2.27.2007

Tools & Tactics for Speakers of English

Yesterday I drove down to the bookstore to learn something about technical analysis, and came home with "Tools and Tactics for the Master Day Trader," by Oliver Velez and Greg Capra (McGraw Hill, 2000). I should have had some idea what to expect from a day-trading book that was published at the height of the tech frenzy. So what do you get for the $55 cover price? Here are a few nuggets:
"Fan the flame of you [sic] passion until it ignites into a white-heat desire to attain that wonderful state we call trading mastery"...

"That is actually a reverse cop-out behind which a tremendous lack of talent has historically hid from critical eyes"...

"...trying to correct it any other way...could result in exasperating the loss."
This is leaving aside the cut & paste repetition of various sentences throughout the book, graphs that contradict the accompanying prose, and a barrage of motivational/profound quotes in sections titled, "Seeds of Wisdom."

Now I understand why women like to save receipts and return things.

2.26.2007

Closing CFC short

There's been plenty of news about subprimes, and discussion of whether the disaster will spill over into the larger mortgage market. I'm closing my CFC short today on the theory that a lot of the negative news is priced in and we could get a snapback rally.

2.25.2007

Inflation? What inflation?

I've been having so much fun in the subprime mortgage sector that I haven't been talking about gold much lately. Never fear: gold continues its upward march.

And this interesting news from gold miners last week:
Two of the world's largest gold miners reported robust fourth-quarter earnings Thursday due to higher selling prices but said production will slow in the year ahead because of rising operating costs.

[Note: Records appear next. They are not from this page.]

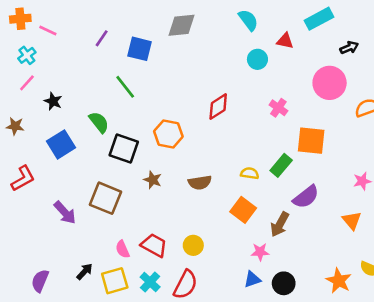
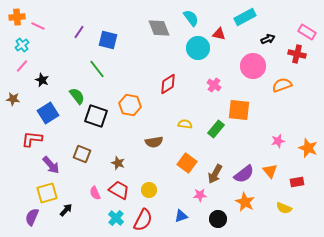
gray diamond: (181, 25) -> (159, 28), moved, turned 75
cyan circle: (257, 59) -> (198, 48), size x1.5
yellow semicircle: (250, 173) -> (185, 124), moved
red L-shape: (23, 179) -> (32, 139), moved, turned -145
brown star: (153, 180) -> (118, 163), moved
purple semicircle: (306, 197) -> (244, 174), moved
brown square: (106, 198) -> (82, 154), size x0.7
blue triangle: (252, 279) -> (181, 216), moved
yellow square: (115, 281) -> (47, 193), moved
orange star: (339, 281) -> (245, 202), moved

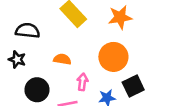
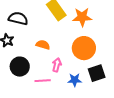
orange star: (120, 17) -> (82, 17), moved

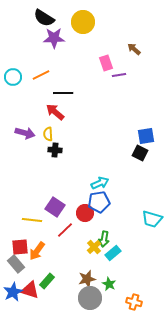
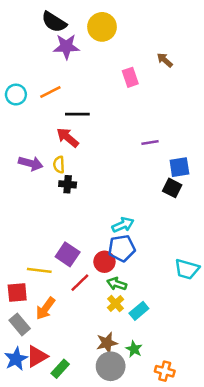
purple line: (119, 75) -> (150, 142), moved
green arrow: (104, 239) -> (117, 284), moved, turned 98
red square: (20, 247) -> (17, 292), moved
green rectangle: (47, 281) -> (60, 369), moved
red triangle: (30, 290) -> (37, 356), turned -48

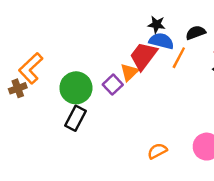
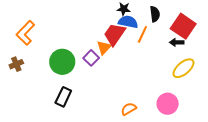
black semicircle: (196, 33) -> (155, 14), turned 105
orange L-shape: (31, 68) -> (25, 33), moved
black rectangle: (76, 118) -> (63, 97), moved

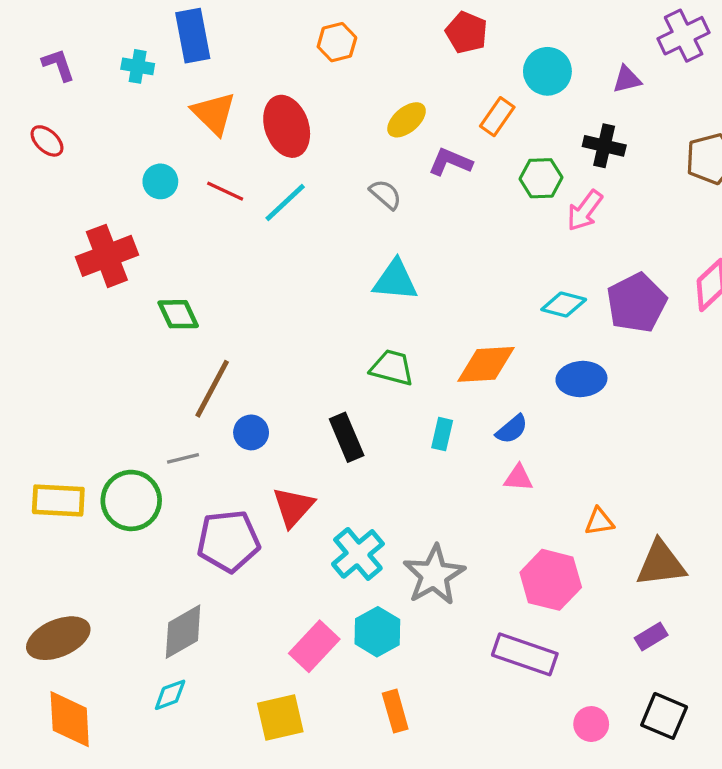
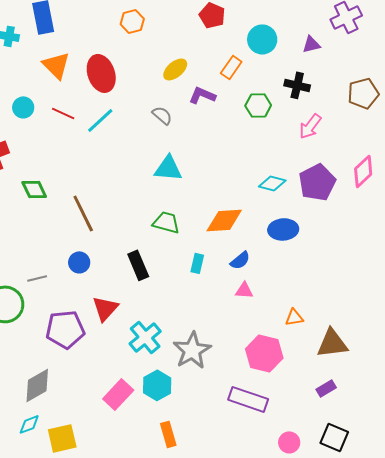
pink arrow: (585, 211) -> (310, 126), moved
brown line: (212, 389) -> (83, 213), moved, turned -54
yellow square: (280, 718) -> (62, 438), moved

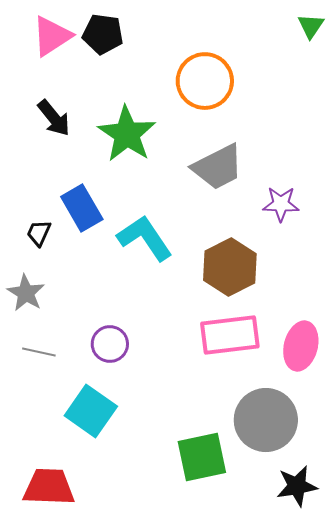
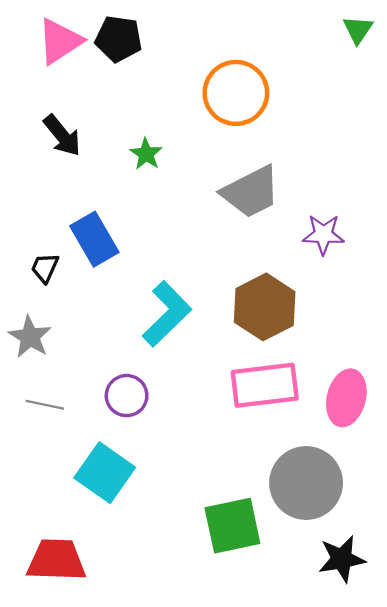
green star: (127, 134) -> (146, 154), size x0.5
cyan L-shape: (145, 238) -> (167, 314), moved, turned 80

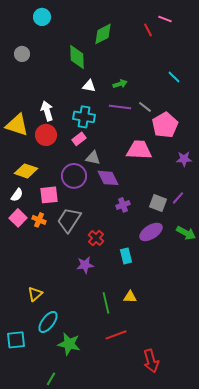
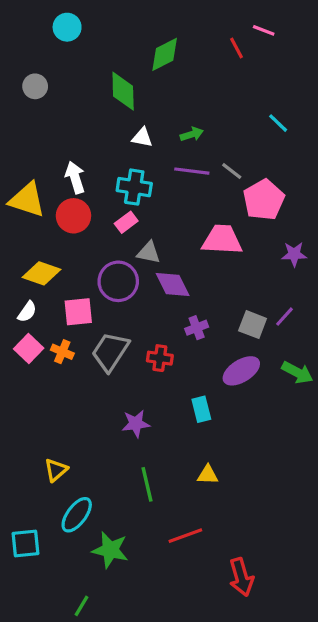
red cross: (96, 238) -> (160, 358), moved, turned -35
green line: (106, 303) -> (147, 484), moved

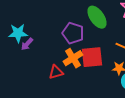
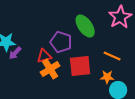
orange cross: (73, 58) -> (50, 69), moved
red triangle: (56, 72) -> (44, 56), moved

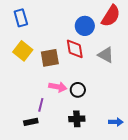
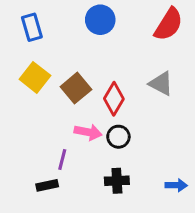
blue circle: (85, 26) -> (100, 20), moved
red diamond: (75, 49) -> (114, 99), moved, turned 40
brown square: (50, 58) -> (76, 88), turned -30

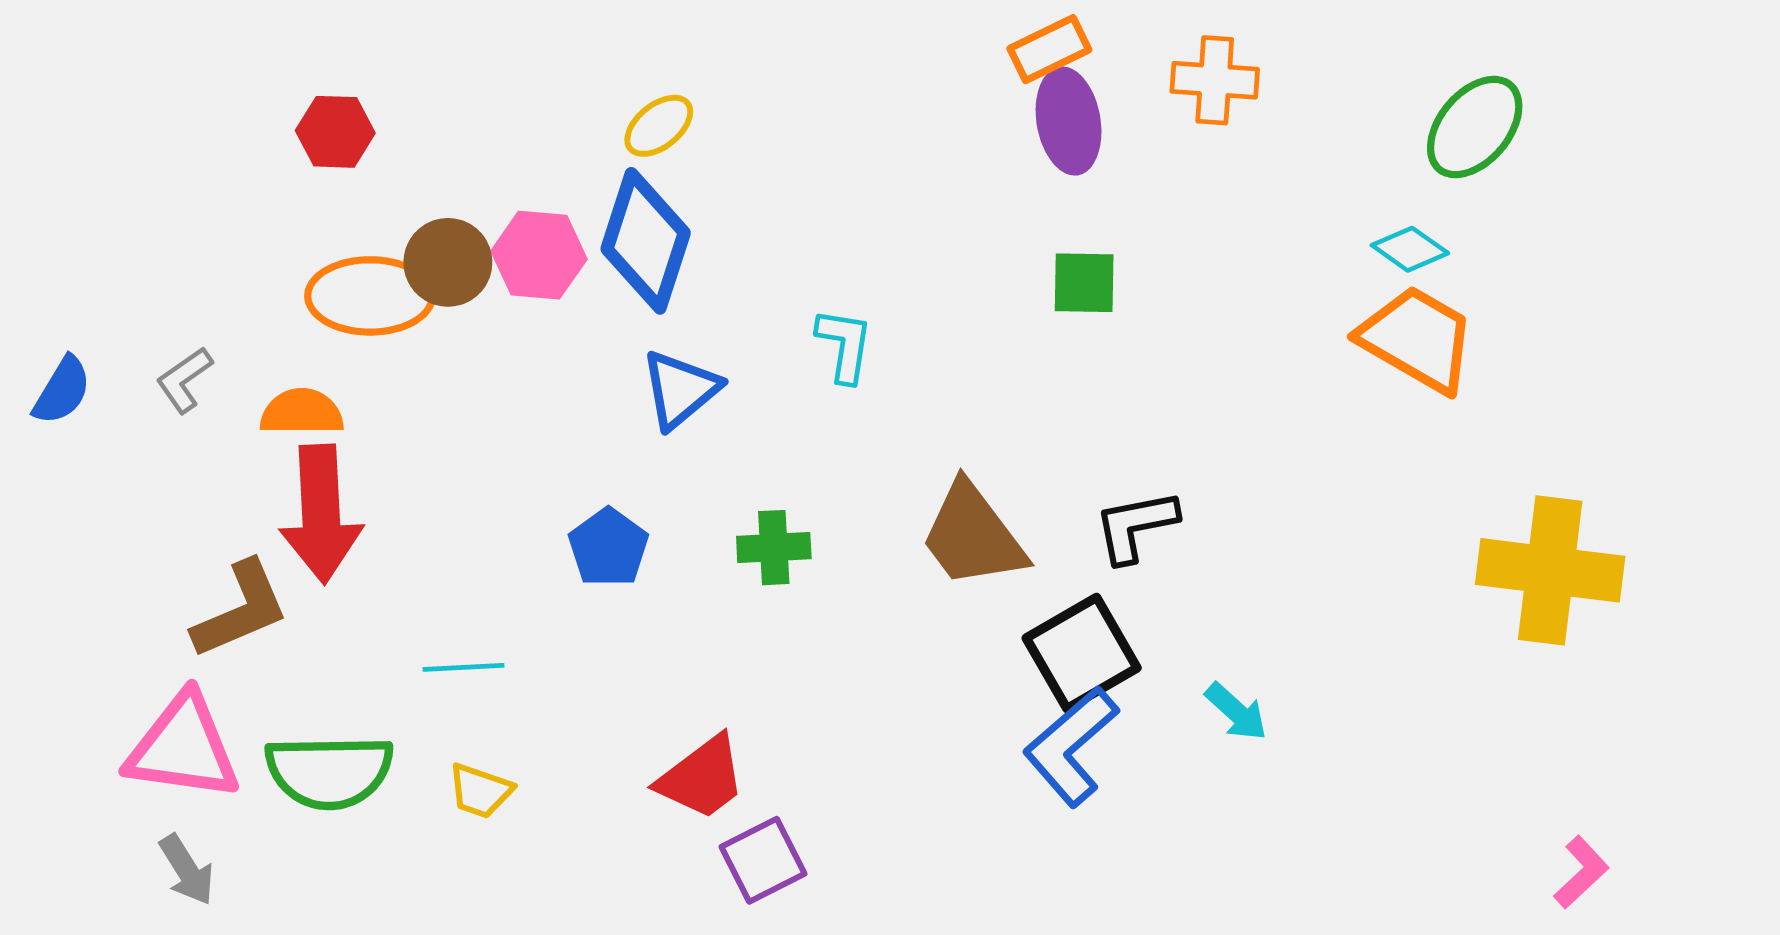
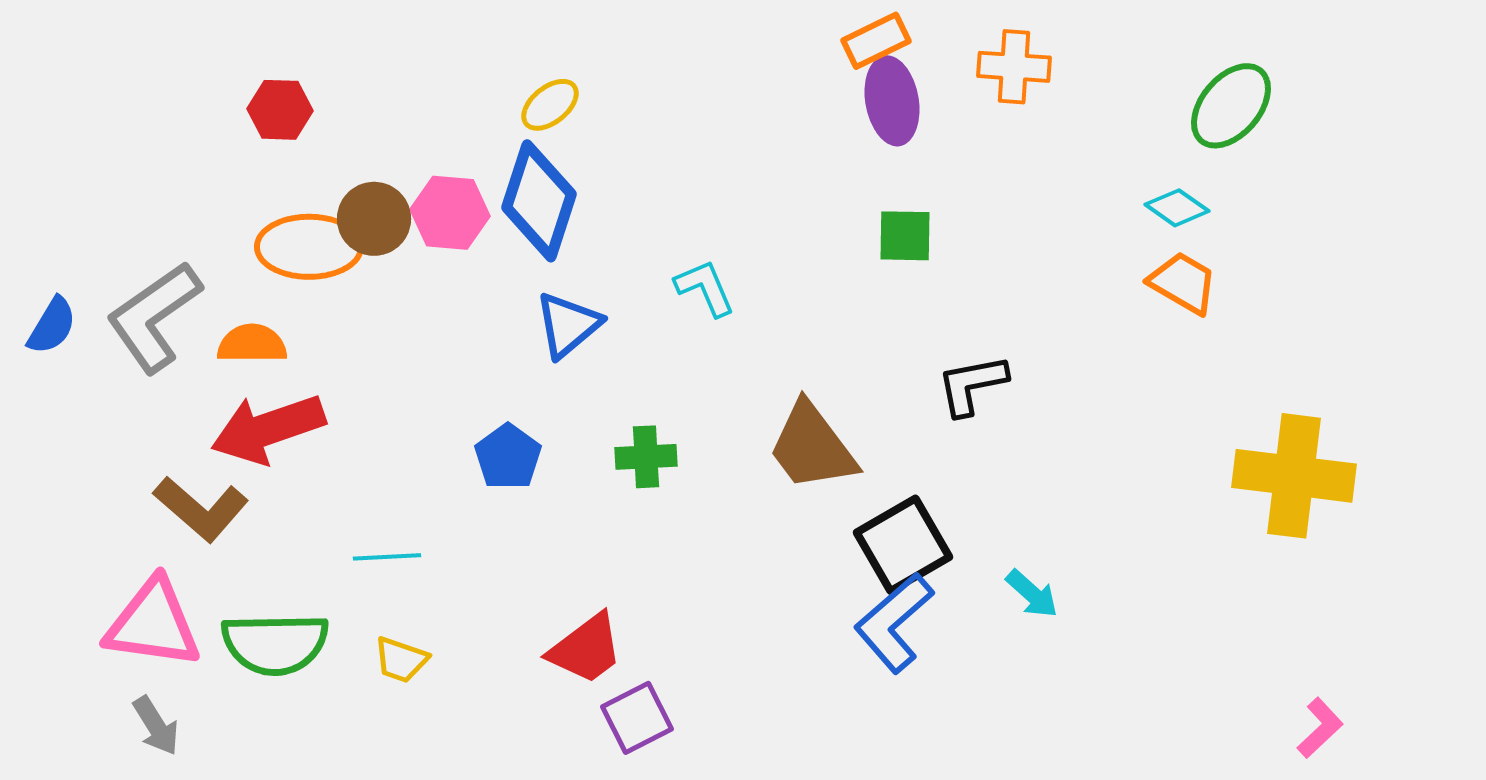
orange trapezoid: (1417, 339) -> (1183, 283), size x0.7
cyan L-shape: (844, 345) -> (705, 288), turned -32
gray L-shape: (184, 380) -> (154, 317), size x2.0
red arrow: (321, 514) -> (268, 429), turned 74
black L-shape: (1136, 526) -> (972, 385), moved
brown L-shape: (241, 610) -> (201, 509), turned 64

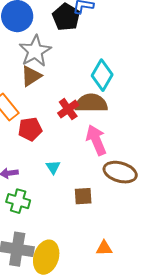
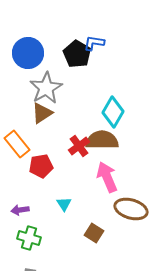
brown square: (83, 196) -> (94, 233), turned 36

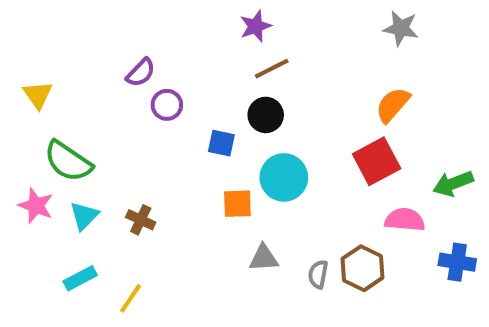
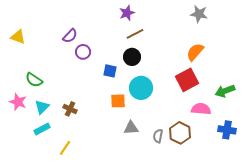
yellow triangle: (38, 95) -> (18, 37), moved, turned -35
green semicircle: (68, 161) -> (34, 80), size x0.7
cyan rectangle: (80, 278) -> (42, 129), moved

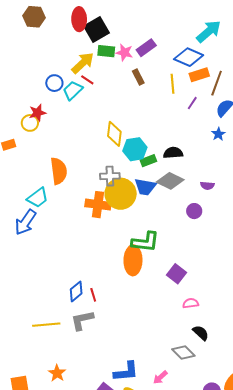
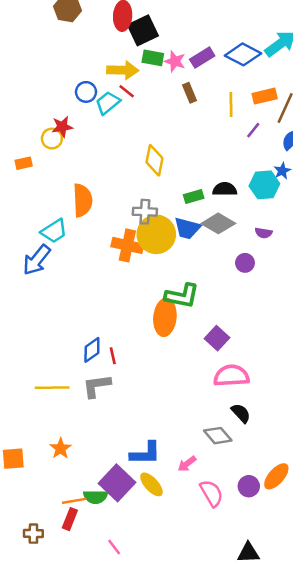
blue diamond: (189, 57) -> (243, 54), moved
yellow arrow: (83, 63) -> (123, 70), turned 40
cyan hexagon: (135, 149) -> (264, 185), moved
pink semicircle: (191, 303) -> (231, 376), size x1.8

The production forecast likely will translate into higher gold prices in the year ahead for both Newmont Mining Corp. and Barrick Gold Corp., speculated analyst Patrick Chidley, with Barnard Jacobs Mellet.

He noted that higher production costs have proved significant for the industry as a whole. "The gold price isn't really high enough and probably will move higher," he said.

Newmont said net income jumped more than threefold in the fourth quarter.

For the quarter ending Dec. 31, Newmont reported net income of $223 million, or 49 cents per share, compared with $62 million, or 14 cents per share, in the prior-year quarter. Revenue rose to $1.46 billion from $1.29 billion in the comparable period of the previous year.

While the Denver-based company's gold sales dipped to 2 million ounces in the fourth quarter from 2.4 million ounces a year ago, Newmont said its average realized selling price rose 31 percent to $619 per ounce from $472 per ounce.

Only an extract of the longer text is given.